CMS, however, said it did not have enough viable cost data or approvals as of yet in the case of inconclusive COVID-19 tests, though the agency indicated it is looking at these issues and could consider them in future rulemaking, Ellsworth said.

He also emphasized the importance of appropriately coding isolation stays for the nursing component — which can put patients into one of the highest paying case-mix groups of PDPM.

“For coding isolation stays, it’s important to understand the exact requirements, including that there’s an active infection, in order to make sure that you meet the qualifiers for it,” Ellsworth said.

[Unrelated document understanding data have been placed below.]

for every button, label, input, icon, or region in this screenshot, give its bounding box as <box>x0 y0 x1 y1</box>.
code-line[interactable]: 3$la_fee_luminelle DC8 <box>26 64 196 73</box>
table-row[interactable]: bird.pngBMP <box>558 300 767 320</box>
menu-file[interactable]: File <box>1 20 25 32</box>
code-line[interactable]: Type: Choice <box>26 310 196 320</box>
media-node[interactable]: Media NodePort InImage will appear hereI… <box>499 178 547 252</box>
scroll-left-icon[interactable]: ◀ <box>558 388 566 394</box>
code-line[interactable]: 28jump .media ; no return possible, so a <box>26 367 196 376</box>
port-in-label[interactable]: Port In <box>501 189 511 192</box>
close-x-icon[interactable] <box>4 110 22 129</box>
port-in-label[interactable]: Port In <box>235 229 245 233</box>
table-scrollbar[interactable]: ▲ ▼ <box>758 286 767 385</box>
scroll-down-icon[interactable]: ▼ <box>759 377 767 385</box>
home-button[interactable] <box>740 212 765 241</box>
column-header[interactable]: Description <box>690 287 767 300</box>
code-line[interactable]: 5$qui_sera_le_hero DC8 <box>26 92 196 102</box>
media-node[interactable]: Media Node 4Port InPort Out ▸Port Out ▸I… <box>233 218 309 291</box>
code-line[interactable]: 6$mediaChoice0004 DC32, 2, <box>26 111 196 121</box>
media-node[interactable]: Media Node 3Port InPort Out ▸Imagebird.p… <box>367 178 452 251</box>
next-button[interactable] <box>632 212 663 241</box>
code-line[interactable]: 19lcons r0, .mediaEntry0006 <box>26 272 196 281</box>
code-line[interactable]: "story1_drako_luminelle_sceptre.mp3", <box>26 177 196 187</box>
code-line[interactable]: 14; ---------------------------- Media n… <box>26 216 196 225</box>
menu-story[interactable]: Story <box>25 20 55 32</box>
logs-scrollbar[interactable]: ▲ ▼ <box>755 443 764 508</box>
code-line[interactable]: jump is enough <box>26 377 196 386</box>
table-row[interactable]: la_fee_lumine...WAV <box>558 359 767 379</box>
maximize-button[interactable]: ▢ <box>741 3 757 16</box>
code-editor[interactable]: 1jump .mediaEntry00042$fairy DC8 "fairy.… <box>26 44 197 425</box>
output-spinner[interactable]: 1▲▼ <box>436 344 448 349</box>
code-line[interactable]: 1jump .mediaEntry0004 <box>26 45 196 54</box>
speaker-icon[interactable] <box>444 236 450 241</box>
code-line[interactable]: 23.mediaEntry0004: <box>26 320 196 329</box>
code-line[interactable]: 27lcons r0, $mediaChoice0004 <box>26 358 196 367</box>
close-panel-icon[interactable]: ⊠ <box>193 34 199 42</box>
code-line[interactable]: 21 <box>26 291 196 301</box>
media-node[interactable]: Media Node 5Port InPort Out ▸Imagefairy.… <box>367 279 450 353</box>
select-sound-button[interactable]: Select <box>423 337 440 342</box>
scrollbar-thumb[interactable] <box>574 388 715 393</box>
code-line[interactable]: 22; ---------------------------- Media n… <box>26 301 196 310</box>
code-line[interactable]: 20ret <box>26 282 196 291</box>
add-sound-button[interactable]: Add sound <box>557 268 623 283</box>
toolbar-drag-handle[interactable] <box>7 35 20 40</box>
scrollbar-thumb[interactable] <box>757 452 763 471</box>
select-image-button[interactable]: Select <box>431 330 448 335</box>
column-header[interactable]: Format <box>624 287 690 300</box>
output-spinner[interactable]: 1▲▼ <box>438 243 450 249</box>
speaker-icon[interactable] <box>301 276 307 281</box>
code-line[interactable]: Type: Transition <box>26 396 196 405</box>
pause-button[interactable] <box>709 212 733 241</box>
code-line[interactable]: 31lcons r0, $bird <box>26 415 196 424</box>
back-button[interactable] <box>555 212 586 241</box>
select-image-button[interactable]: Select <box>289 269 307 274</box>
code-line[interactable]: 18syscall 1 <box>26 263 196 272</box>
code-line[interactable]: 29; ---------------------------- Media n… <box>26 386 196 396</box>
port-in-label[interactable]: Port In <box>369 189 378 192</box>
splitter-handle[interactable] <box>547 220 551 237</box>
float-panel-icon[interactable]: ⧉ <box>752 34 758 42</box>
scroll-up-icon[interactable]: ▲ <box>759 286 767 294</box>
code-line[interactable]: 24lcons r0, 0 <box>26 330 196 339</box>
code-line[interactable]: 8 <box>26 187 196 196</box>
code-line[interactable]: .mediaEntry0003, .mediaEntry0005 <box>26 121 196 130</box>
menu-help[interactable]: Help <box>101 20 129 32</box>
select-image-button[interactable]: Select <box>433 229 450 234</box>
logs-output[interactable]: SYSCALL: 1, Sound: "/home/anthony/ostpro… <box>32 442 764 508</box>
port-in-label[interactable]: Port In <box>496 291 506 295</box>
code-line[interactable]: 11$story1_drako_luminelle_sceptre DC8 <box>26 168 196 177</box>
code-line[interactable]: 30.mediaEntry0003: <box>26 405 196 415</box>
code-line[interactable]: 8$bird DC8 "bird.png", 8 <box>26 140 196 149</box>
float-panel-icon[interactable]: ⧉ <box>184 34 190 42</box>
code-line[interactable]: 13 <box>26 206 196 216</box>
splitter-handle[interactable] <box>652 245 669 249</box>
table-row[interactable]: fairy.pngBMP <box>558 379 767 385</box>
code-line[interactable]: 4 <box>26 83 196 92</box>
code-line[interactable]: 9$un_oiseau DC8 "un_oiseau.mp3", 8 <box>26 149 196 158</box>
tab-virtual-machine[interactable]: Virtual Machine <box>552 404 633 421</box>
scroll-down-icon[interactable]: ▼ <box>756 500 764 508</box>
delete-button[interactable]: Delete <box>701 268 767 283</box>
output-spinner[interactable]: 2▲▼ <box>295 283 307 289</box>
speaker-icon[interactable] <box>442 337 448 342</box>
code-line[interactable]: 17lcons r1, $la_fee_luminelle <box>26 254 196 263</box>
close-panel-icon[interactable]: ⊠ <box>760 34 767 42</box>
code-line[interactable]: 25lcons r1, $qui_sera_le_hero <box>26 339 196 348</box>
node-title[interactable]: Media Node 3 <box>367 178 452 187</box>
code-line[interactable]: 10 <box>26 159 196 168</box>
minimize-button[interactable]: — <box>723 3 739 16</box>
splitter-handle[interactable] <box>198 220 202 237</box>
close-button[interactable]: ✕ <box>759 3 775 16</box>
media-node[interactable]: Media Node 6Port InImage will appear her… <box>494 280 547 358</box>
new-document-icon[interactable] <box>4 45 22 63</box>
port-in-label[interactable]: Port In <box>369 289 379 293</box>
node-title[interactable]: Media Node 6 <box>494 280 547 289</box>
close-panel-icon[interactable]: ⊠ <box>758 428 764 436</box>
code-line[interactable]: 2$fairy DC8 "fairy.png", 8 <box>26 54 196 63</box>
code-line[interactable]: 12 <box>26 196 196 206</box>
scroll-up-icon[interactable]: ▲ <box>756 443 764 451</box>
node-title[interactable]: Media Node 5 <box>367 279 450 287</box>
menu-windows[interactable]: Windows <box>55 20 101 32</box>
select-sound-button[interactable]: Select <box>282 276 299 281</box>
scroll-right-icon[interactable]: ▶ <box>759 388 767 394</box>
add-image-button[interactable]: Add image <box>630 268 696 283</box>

Getting occupancy back on track

One of the side effects of COVID-19 has been plummeting occupancy in SNFs, with elective surgeries suspended in a bid to free up hospital capacity earlier in the pandemic.

The occupancy drop has occurred across markets, Ellsworth said, partially because as these surgeries resumed, outpatient procedures have outpaced inpatient ones. That affects the need for rehabilitation, and consumers who have some choice are also avoiding the SNF setting, he noted.

“There’s been clearly evidence of increased care at home and delayed long-term care placement from folks in the community,” Ellsworth said. “This has occurred in part because more folks are at home due to being unemployed, and they’re able to care for their relatives. But it’s also in occurred in part due to consumer fear, and some of the bad press that that’s come out.”

He also noted the grim statistics of deaths in facilities that have had outbreaks; one study in JAMA examining the New York City, Cleveland, and Detroit markets found about “six months’ worth of deaths in nursing homes in about a three-month period this spring,” Ellsworth said.

That makes it all the more imperative for SNF providers to understand what is driving their census, he said.

Operators have to understand what the future demand for their services will look like, Darrin Hull, executive vice president of consulting at HDG, said. It will also mean opening up conversations with local hospitals and payers, and seriously considering a pivot to a more medically complex model, he argued.

“Hospital and value-based payer pain points are critically important to understand, where you can provide relief to acute care hospitals and health systems,” Hull said. “[It will] really put you at the front of the line as far as partnership opportunities.”